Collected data
============
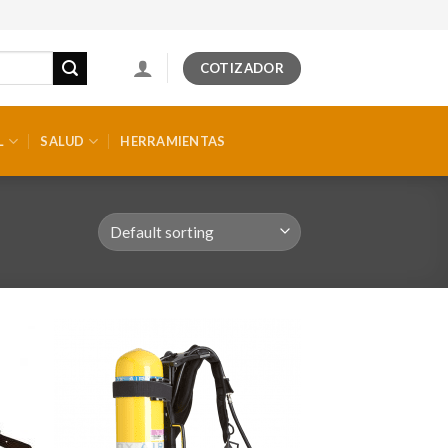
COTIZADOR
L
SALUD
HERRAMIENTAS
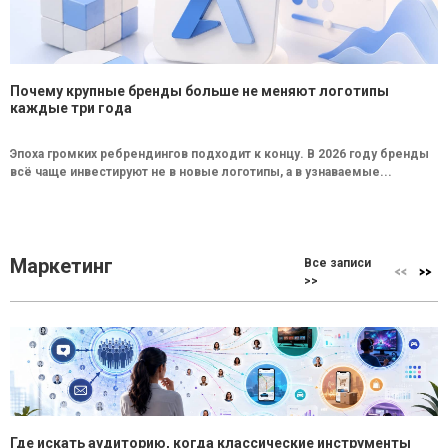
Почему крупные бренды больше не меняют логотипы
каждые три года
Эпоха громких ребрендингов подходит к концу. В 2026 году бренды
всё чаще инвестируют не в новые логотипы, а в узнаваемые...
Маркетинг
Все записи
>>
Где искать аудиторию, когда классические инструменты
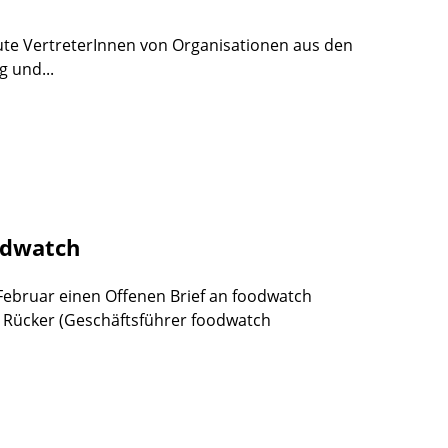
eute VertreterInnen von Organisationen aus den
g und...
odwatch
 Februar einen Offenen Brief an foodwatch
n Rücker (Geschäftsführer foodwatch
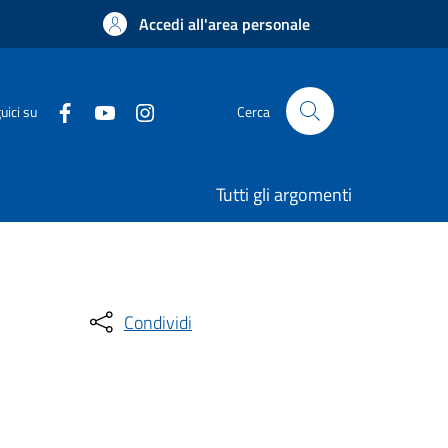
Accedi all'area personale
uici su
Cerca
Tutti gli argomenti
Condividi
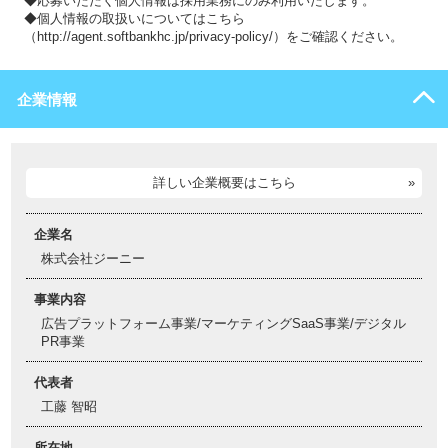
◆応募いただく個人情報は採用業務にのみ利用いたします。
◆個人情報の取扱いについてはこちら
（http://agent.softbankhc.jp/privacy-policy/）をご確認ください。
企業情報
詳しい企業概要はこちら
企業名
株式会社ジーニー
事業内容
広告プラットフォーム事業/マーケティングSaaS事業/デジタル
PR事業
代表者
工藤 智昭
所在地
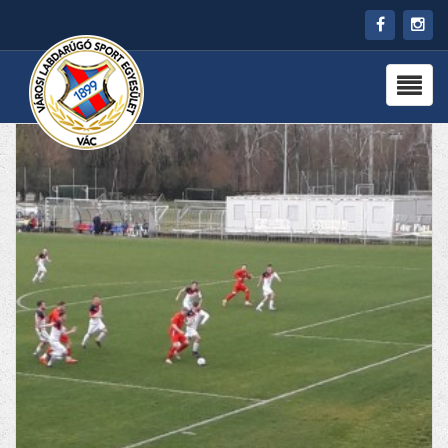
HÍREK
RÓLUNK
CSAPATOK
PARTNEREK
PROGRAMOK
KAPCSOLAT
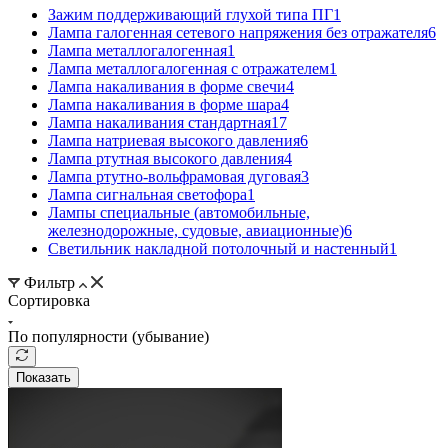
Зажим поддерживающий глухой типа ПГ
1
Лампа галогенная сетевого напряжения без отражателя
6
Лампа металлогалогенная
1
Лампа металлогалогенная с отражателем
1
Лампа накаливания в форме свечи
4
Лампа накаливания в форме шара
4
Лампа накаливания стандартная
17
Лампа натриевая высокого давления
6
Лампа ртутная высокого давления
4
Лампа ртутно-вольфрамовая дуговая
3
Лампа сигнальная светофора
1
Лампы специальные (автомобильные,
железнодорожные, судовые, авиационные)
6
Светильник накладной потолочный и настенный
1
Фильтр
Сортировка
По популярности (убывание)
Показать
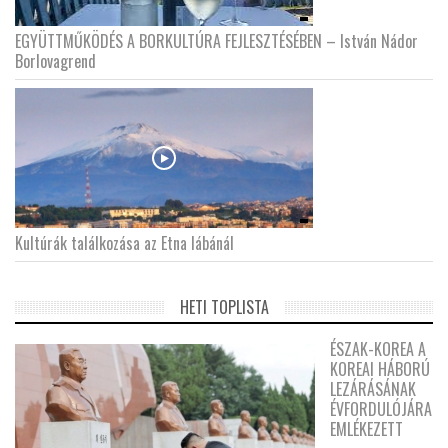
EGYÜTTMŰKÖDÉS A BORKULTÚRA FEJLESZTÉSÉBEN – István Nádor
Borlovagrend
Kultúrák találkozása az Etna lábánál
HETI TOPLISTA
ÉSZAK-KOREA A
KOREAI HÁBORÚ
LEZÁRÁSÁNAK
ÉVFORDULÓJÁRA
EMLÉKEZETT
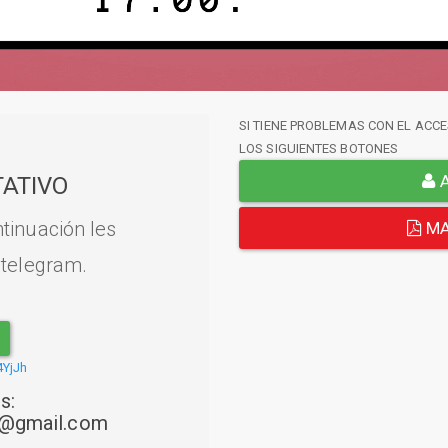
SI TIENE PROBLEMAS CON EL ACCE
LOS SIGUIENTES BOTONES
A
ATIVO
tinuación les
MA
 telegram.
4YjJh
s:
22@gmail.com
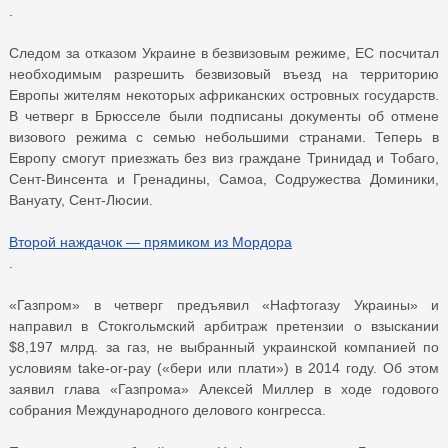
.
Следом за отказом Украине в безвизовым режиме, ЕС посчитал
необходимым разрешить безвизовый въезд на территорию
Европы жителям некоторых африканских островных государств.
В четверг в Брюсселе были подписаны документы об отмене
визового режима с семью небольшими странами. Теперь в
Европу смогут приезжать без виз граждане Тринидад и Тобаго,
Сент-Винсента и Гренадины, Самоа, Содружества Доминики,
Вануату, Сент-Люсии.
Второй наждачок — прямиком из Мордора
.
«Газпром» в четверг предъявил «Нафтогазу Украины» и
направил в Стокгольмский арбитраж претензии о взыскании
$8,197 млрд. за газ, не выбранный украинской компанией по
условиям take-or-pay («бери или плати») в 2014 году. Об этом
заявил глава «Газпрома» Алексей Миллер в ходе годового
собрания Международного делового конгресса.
============
Problem details
Scan the entries above and show each line that contains the word "Сент".

Answer to this exercise
Сент-Винсента и Гренадины, Самоа, Содружества Доминики,
Вануату, Сент-Люсии.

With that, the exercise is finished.